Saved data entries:
※
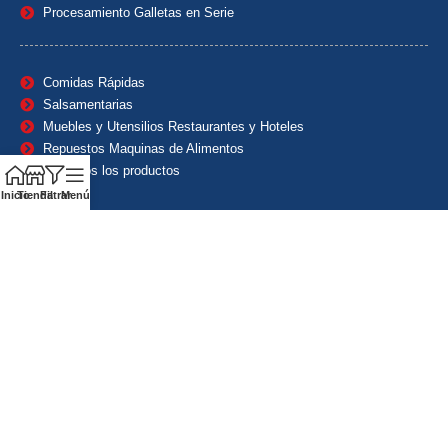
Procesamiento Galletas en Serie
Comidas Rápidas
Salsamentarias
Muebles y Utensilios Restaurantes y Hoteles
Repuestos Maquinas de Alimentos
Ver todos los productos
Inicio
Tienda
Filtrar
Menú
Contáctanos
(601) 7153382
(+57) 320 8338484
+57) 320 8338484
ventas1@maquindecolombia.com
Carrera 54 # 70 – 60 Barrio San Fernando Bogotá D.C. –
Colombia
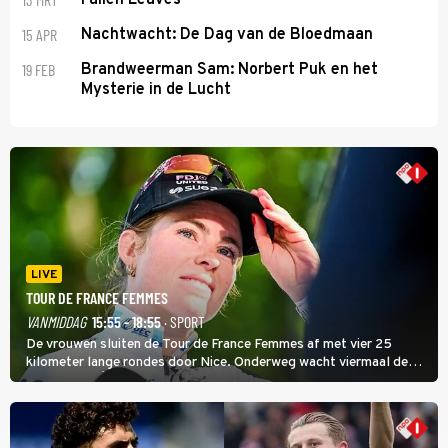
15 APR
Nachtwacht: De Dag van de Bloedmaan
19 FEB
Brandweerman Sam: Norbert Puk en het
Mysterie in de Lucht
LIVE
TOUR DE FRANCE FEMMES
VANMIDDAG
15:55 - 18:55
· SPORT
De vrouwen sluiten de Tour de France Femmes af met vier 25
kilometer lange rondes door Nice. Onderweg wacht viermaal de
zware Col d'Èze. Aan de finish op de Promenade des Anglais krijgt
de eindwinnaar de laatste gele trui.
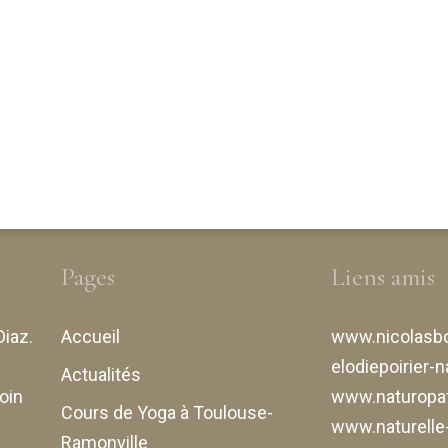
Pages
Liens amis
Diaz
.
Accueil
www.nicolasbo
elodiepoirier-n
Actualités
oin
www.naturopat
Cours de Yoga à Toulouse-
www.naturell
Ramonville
※
#### [Brief]
Precisely the lines from the one containing "de eindwinnaar de laatste gele trui." to the end of the data above, both included, should be printed; leave the pictures out.

#### [Response to the task]
de eindwinnaar de laatste gele trui.
Pages
Liens amis
Diaz
.
Accueil
www.nicolasbo
elodiepoirier-n
Actualités
oin
www.naturopat
Cours de Yoga à Toulouse-
www.naturell
Ramonville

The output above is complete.